Contractor Talk - Professional Construction and Remodeling Forum banner

1 - 8 of 8 Posts

·
Registered
Joined
·
41 Posts
Discussion Starter #1 (Edited)
HELP. I need advice before Monday.

I am building a home. The foundation company took four months to pour the slab, then did so in the pouring rain. They poured it short, then came back and toped it later. My delima: The sides are uneven, the surface is not level, we have substantial cracking, the list goes on.

The concrete company who delivered the cement wants their money, the slab contractor wants his money. I say they are both to blame for the problems. The cement company should not have delivered the cement in the rain. I mean thunderstorms resulting in two of their trucks getting stuck in the mud for hours. They knew the rain was coming, in fact it was raining when they loaded the cement. Part of the bill for the cement was for cement that had to be dumped, because the trucks stuck in the mud were blocking the entrance, and some of the cement poured later was more expensive because it was a smaller pebble for the top coat.

The foundation company never re-set the forms, that had warped in the rain for months. And when they came back and toped it, no mesh or steel was used in the top 2".

The foundation company clearly screwed up, but what about the cement co. They delivered a product that they knew would be defective because of the rain.

Any thoughts?
 

·
Registered
Joined
·
10,471 Posts
This is all on the slab contractor and if what you say is true, his counter argument would fly like a brick here. Coming up 2 ins. shy on a pour is inexcuseable. Pouring during a torrential rain and adding a skimmer is equally inexcusable.
I would NOT build MY house or anyone elses on this platform.
 

·
Banned
Joined
·
14,078 Posts
The concrete company was hired by the concrete contractor, the contractor was in charge and responsible for the pour and finishing, the buck stops with him, and he can take it up with the concrete company on his own time.
 

·
Registered
Joined
·
21 Posts
Do Not build the house!

My advice is to stop dead in your tracks. Don't pay the contractor. In fact, he wants to make any money on it, I'd make him rip out the slab, repair/prep the area for new and then think about pouring. As I think about it more, pay someone to bust it up; pay someone to repair/reprep the basement; have it reinspected for prep for pour; and then hire someone else to pout the basement. Anything above and beyond the original contractors price can be settled in court. I believe the original contractor is liable for all additional expenses. I hope you have time to sit on this project (it seems you do if it went like that for four months.) Good luck!

Omni
 

·
Registered
Joined
·
10,471 Posts
You need to give the original contractor the ability to correct his mistakes prior to going legal. If he gets arrogent in any way, tell him that you will see him in court.
Concrete,steel and plywood have been in short supply lately due to the Chinese building, Iraq rebuilding and local housing demands due to interest rates.
Your contractor may not have been able to get the material or may claim so. 4 mos. is a very long time to be formed out and the pour is still shabby.
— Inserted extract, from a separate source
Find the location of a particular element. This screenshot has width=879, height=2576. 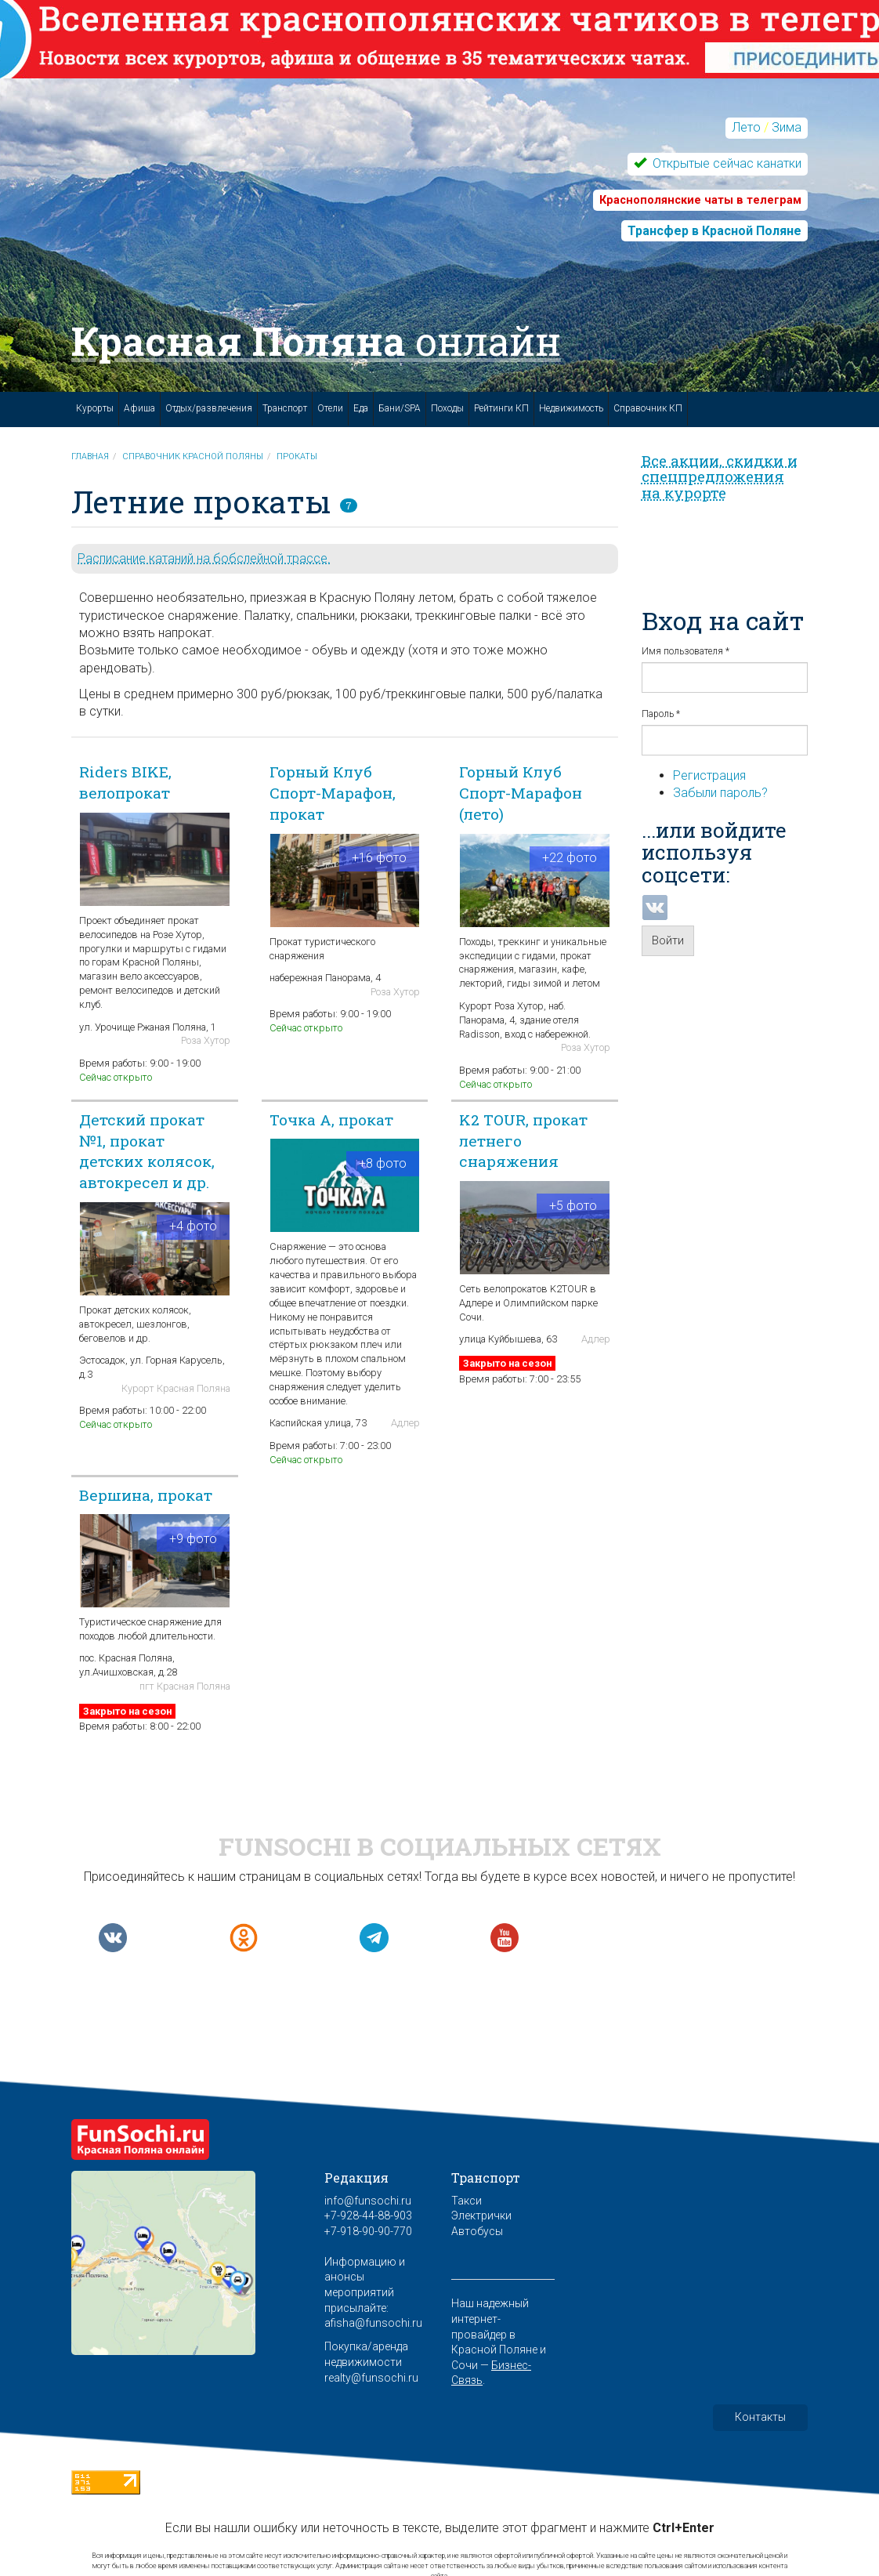 Отели is located at coordinates (330, 408).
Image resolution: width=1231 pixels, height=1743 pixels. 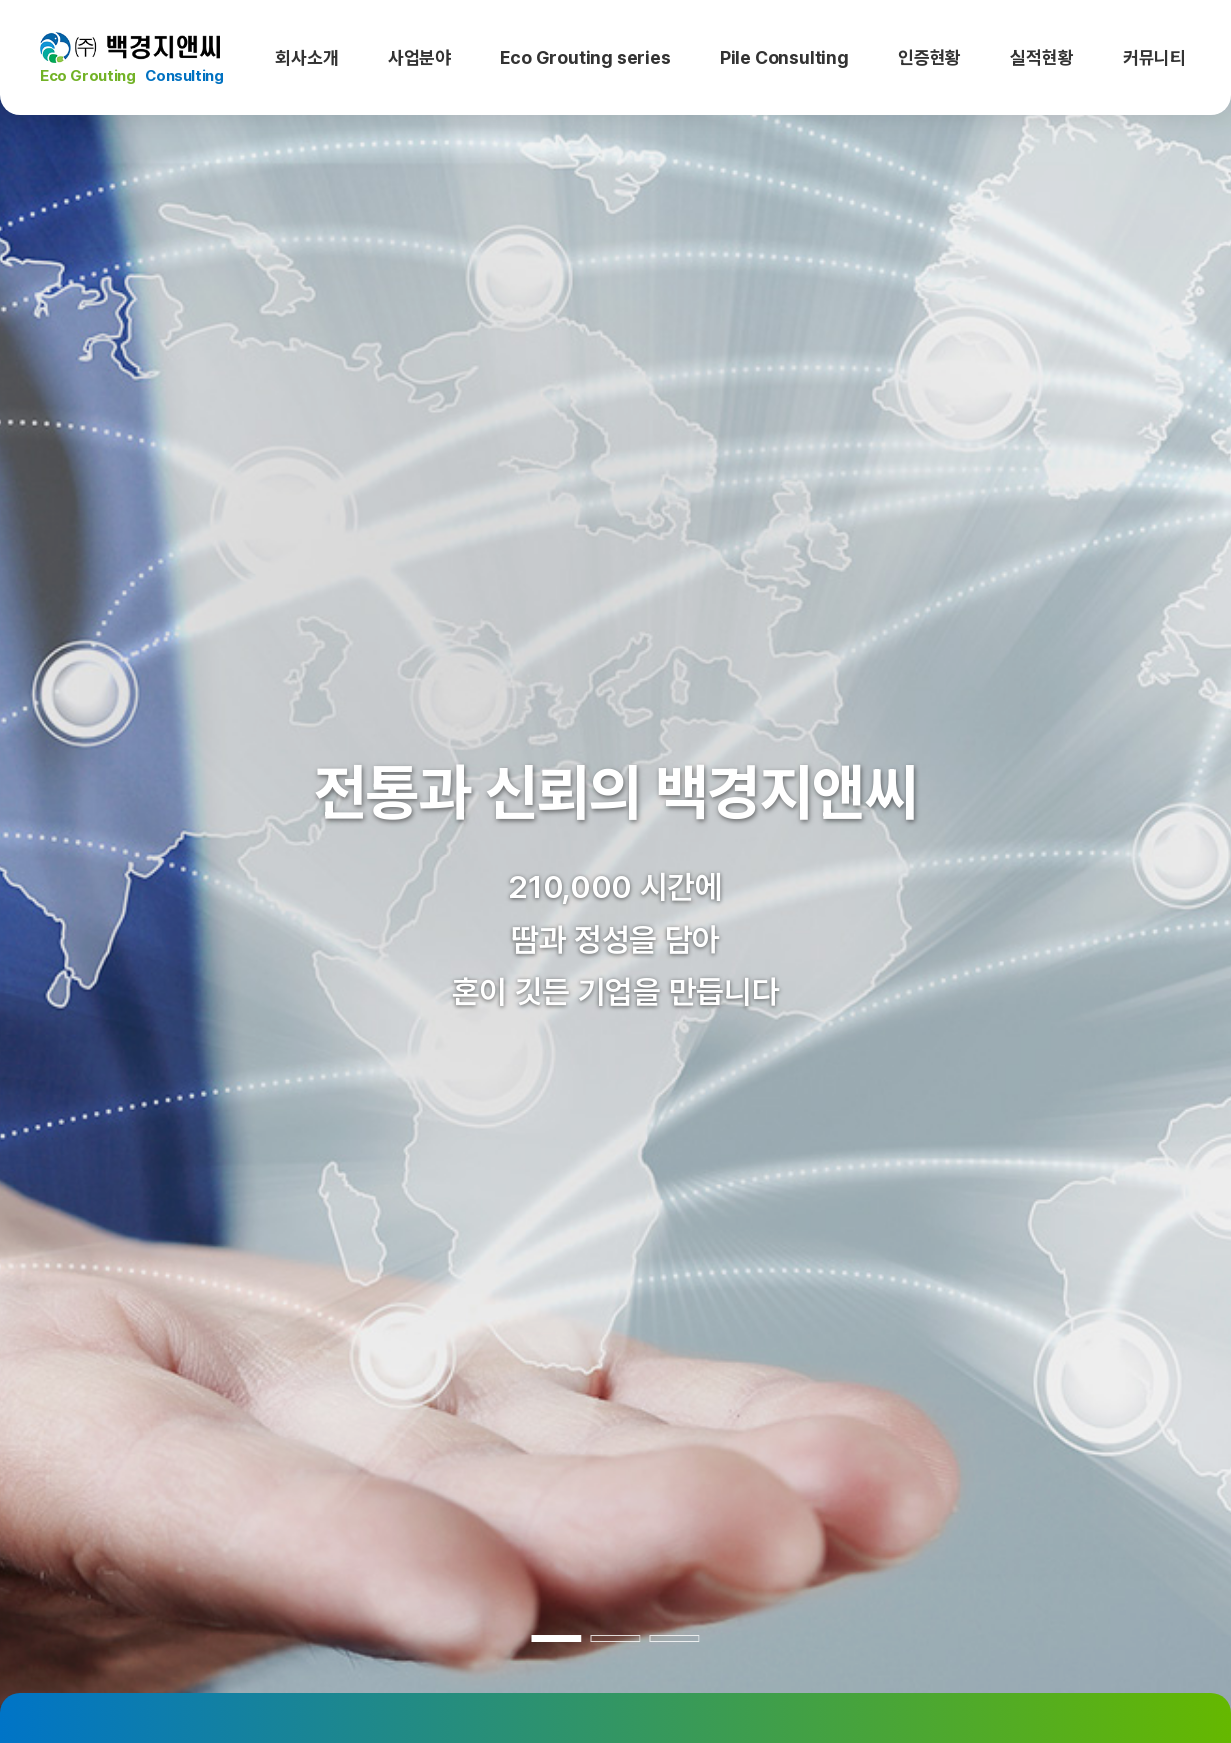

Somebody is going to eat their shorts on this one and it shouldn't be you.
Contact your building dept. and apprise them of the situation, I would be suprised if they will allow you to build on it plus you get some extra ammo if you have to go to court.
 

·
Registered
Joined
·
46 Posts
like teeter suggested i would go to the contractor and give them the option to fix the work. personally i would make them rip out the foundation and start all over. that is just unacceptable to pour in the rainstorm and pour short. if you have cracking and out of level at this point it is not going to get any better. and it will effect everything else from this point on. the concrete company is not to blame they just deliver concrete and how are they to know that your house is a mud hole. the concrete construction company is at fault.
 
U

·
Guest
Joined
·
0 Posts
I know this is several months late.

But, what you need to do is hire a structural engineer to evaluate the foundation and design a solution. The fault is on the foundation contractor, however there may be more details that might question that. Why was there a four month delay? Was it POURING rain as you describe or did it simply start raining when they were pouring? It might be his responibility to avoid known rain storms, but if they were pouring and it started raining, he needs to be able to go to plan B, in which case a short pour and slab topping might be acceptable..as long as it is a structurally approved method.

The concrete company is not really at fault, they simply supply materials, it is up to the installer to determine if the conditions are suitable for instllation. The concrete company may not even know if you are filling a pit in the ground or pouring a slab or pouring footings.
 

·
Registered
Joined
·
6,858 Posts
And as far as the concrete company knows, it could be raining on one end of town and not the other. It's up to the contractor to keep them 'abreast'. At my local yard, it's 'standard' to order at least several days in advance on a 'will-call' basis, which means I call and 'verify' if I still want it on the morning of the 'pour', according to the existing or calculated weather.